The Great Maine Lobster Disaster

I may never recover.

Victoria and I have both eaten lobster before. In those few cases, the chunked meat was hidden in the depths of a delicious cream sauce, or in a heaping “I can’t tell if this is chicken, potato or tuna salad” helping of mayonnaise. But other than the few times we ogled them through the dirty waiting room glass of the supermarket tank, we’d never been eye to eye with the creature, much less a recently boiled one.

I know a lot of our readers love lobster, many have cooked them in their own kitchens and many find them absolutely delicious. In no way do I hope to change your opinion on this matter. If you think Lobsters are delicious, then you should keep eating lobsters. I’m simply going to relay our experience, as succinctly and accurately as I can.

Doug's Seafood - The Local's Love It!

As soon as we pulled into our campsite on Wednesday, we asked front desk Mike where we could find the best lobsters. Without hesitation, he recommended “Doug’s Seafood” in Port Clyde. Since we wouldn’t venture out until the next day, we worked up quite an appetite dreaming about the buttery lobster that sat only moments from our campsite. We fell into slumber that night counting sheep-sized lobsters hopping over fences and into drawn-butter bowls.

The next day, after hours of anticipation, we could wait no longer and rolled into Doug’s just past 5:00 in our Oldsmobile, like two anxious early-birders.

For the seafood traditionalist, Doug’s is a treat. It’s a small ice-cream stand of a restaurant built in front of a charming Maine home, with only a couple small prep tables and a few boil-ready pots inside, and one window for customer orders. This place has a legendary local following – it’s where locals go for seafood on the go. The menu featured clams, shrimp, scallops, and haddock. If you could chowder, stew, roll or throw it in a basket, you could get it with coleslaw, fries and a soda for $3 more.

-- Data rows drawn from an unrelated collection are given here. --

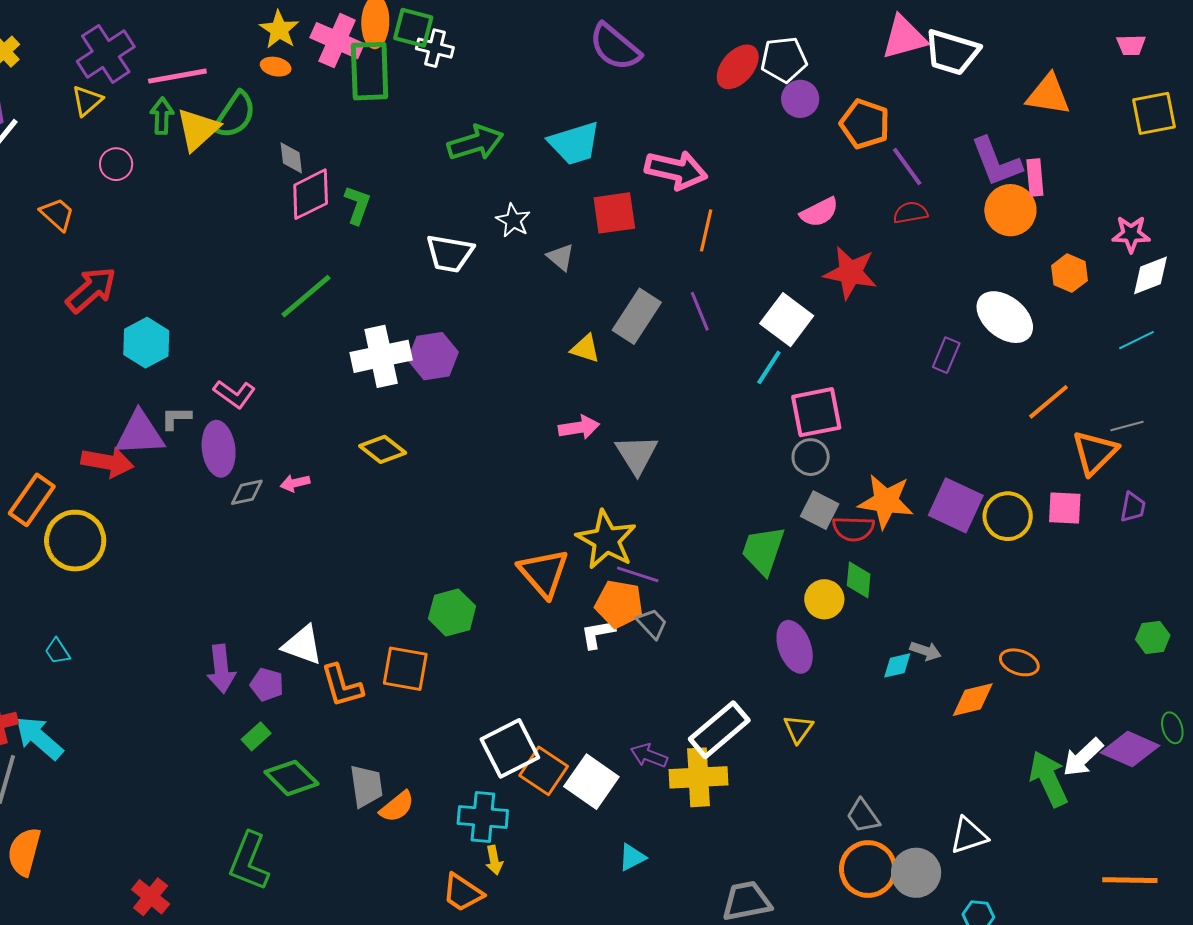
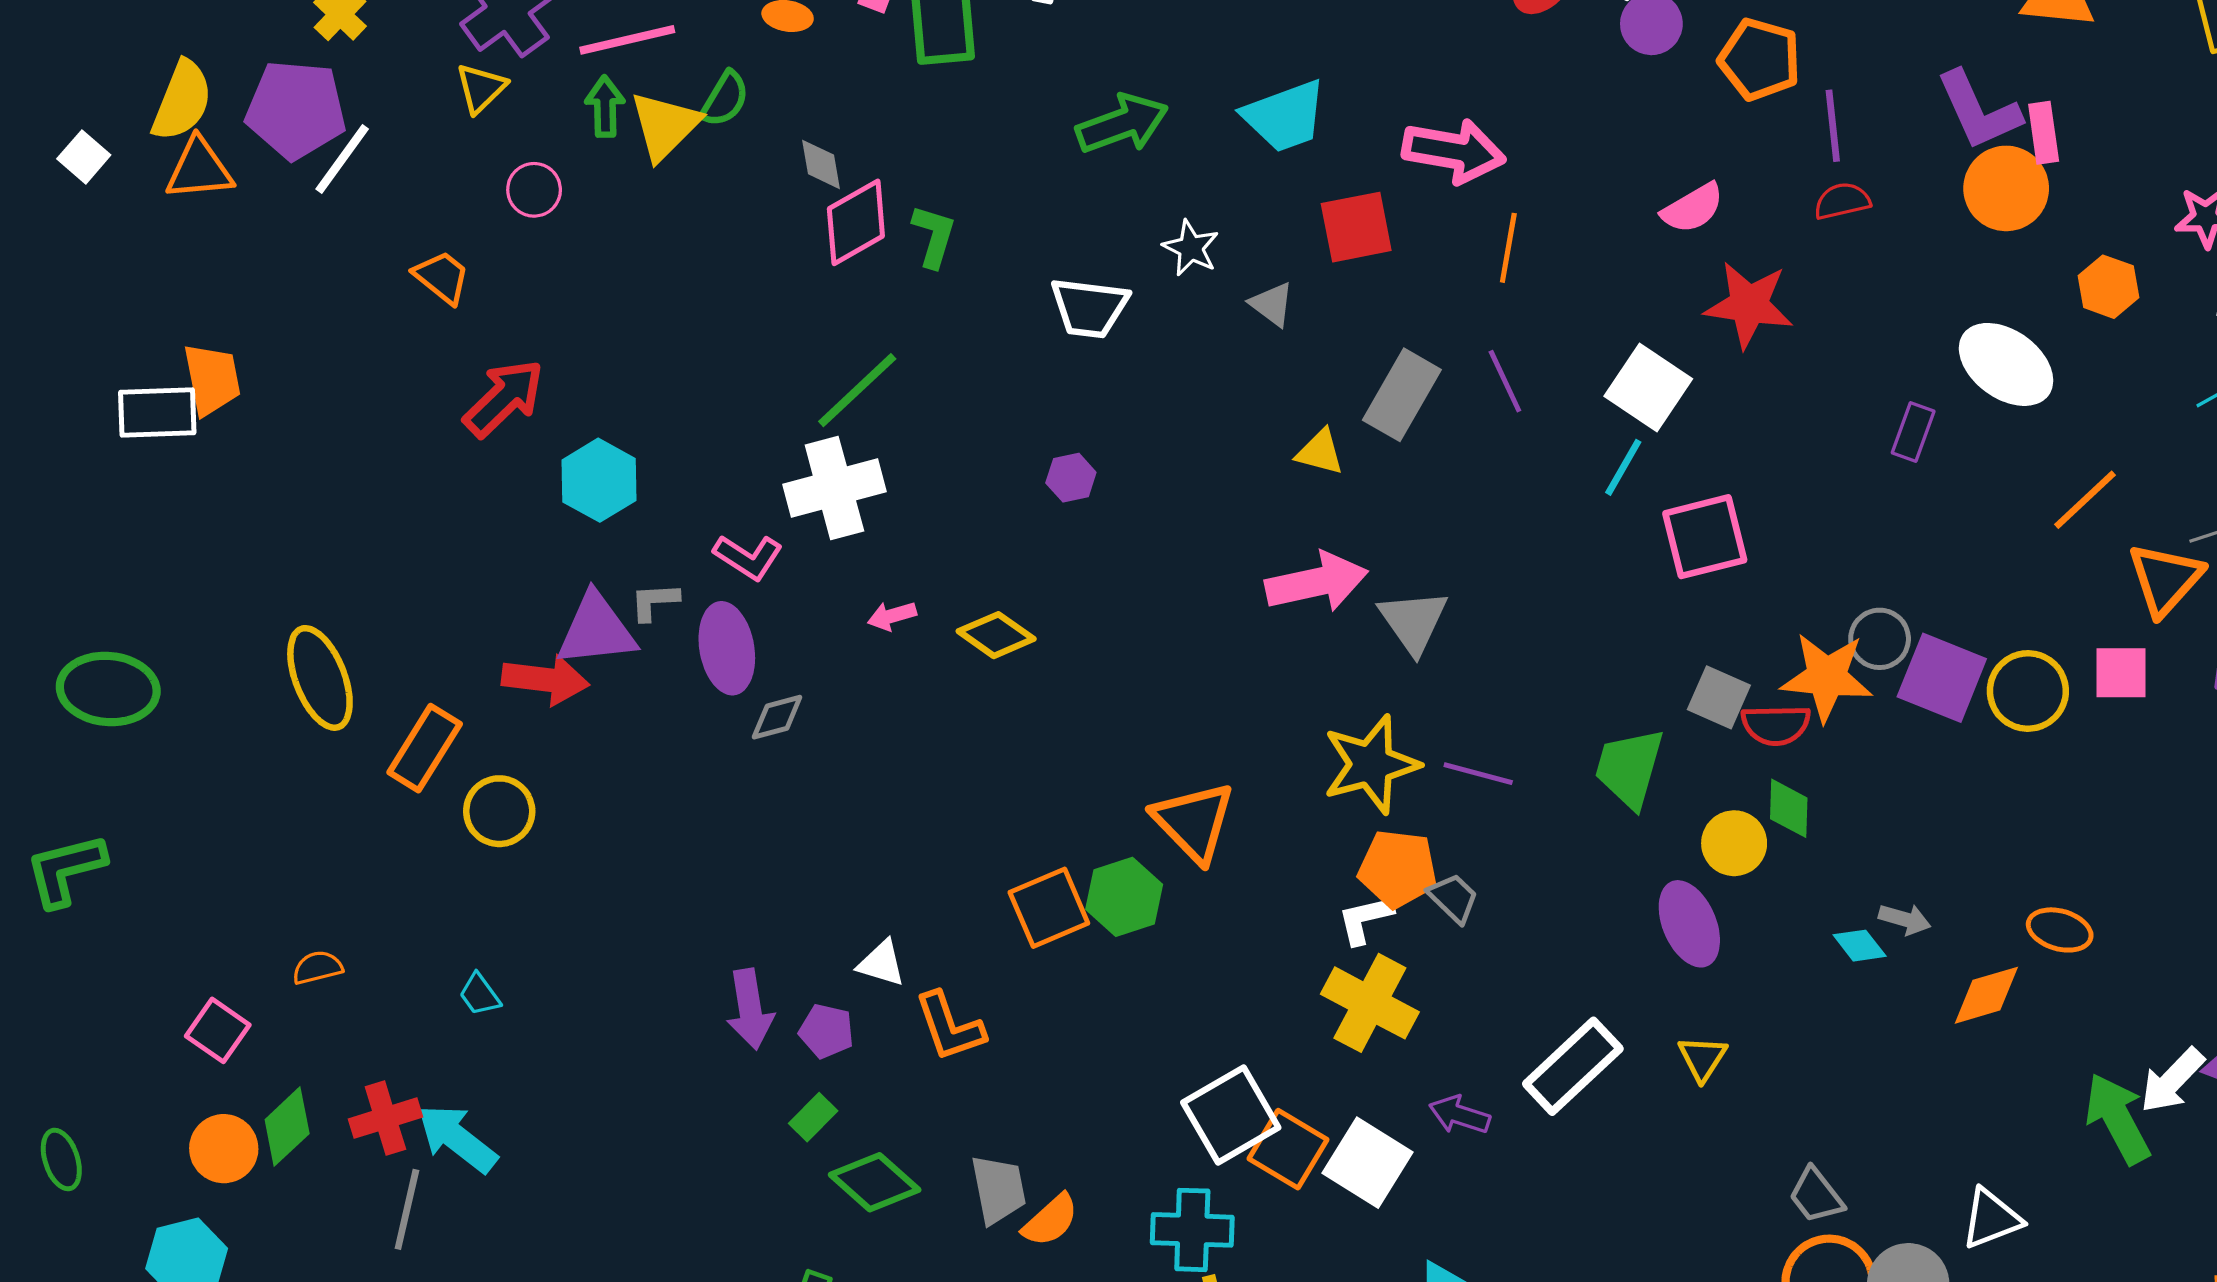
green semicircle: (235, 115) -> (725, 99), size x0.7
purple line: (907, 167) -> (1833, 126), turned 33
white cross: (381, 356) -> (834, 488), moved
purple hexagon: (433, 356) -> (1071, 478), size x0.6
pink arrow: (579, 427) -> (1317, 582), size x1.5
gray circle: (811, 457) -> (1880, 639), moved
pink arrow: (295, 483) -> (892, 616), moved
yellow star: (606, 540) -> (1371, 764), turned 30
yellow circle: (75, 541) -> (499, 811), size x0.7
orange triangle: (544, 573) -> (1194, 822), moved
purple line: (638, 574) -> (1478, 774), moved
white triangle: (303, 645) -> (881, 963), size x0.7
cyan diamond: (897, 665) -> (1860, 946), turned 68
orange square: (405, 669) -> (1049, 908), moved, turned -30
yellow cross: (698, 777) -> (1370, 1003), moved, turned 34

We ordered and walked over to the picnic tables on the lawn.

Soon, the woman appeared from the shack and walked to a trailer near the house’s garage where she grabbed two writhing “bugs” as the lobstermen call them. These, I realized were the chosen ones. The lobsters, on this day, that pulled the short straw. Now, I know they’re all there for only one reason, but it struck me that these little guys had just started their walk down the green mile. Only a call from the governor, or a quick change of order to clams would save these fellas today. And sadly, we weren’t in the mood for clams.

In a few moments, I walked up to the window, grabbed our plates and carried them back to the table, all the while trying desperately to avoid eye contact. We were quite lucky that our plates were made for novices like us and illustrated each delicate step. The first diagram showed a man wrestling his lobster to the ground with the instructions “First, twist off the claws.”

So, we each grabbed our lobster’s body tight, shoved him to the plate and twisted off a claw. Step one complete – so far, so good. But, the next step was to crack open the claw, but the only thing handy was our I-Pad. Victoria opted to ask for a nutcracker and, when she returned, we dug out the meat as the plate described, dipped it in butter and chewed.

The next step seemed exciting. We know, from various sources that the very best and sweetest meat is in the tail section. So, following the instructions, I flipped the lobster over and bent the tail backward until I heard a sickening crack. I say “heard” because at this point, I didn’t want to see what I was doing to the condemned carcass and my eyes were instinctively squeezed shut.

Unfortunately, my eyes popped open a moment after the crack, in time, to see that my lobster’s liver had spritzed everything with a light coating of green liver goo. My glasses, my I-Pad and all the white/red lobster meat were covered with a chunky pea soup.

I looked at Victoria through my green polka-dot glasses as she stared down at the glob of bile lying on the leg of my jeans. As her eyes turned upward to meet mine, we silently knew that our meal was now finished, and take-home pizza was what’s for dinner.

I quickly collected the carcasses, carried them to the garbage can and dumped them – quite an unceremonious burial. We grabbed our chips and looked for something to wipe ourselves clean. There was only a dirty, soapless outdoor sink where we rinsed off and high-tailed it to the car. We stopped at a gas station to fill up, but also to wipe down a bit with some disinfectant soap.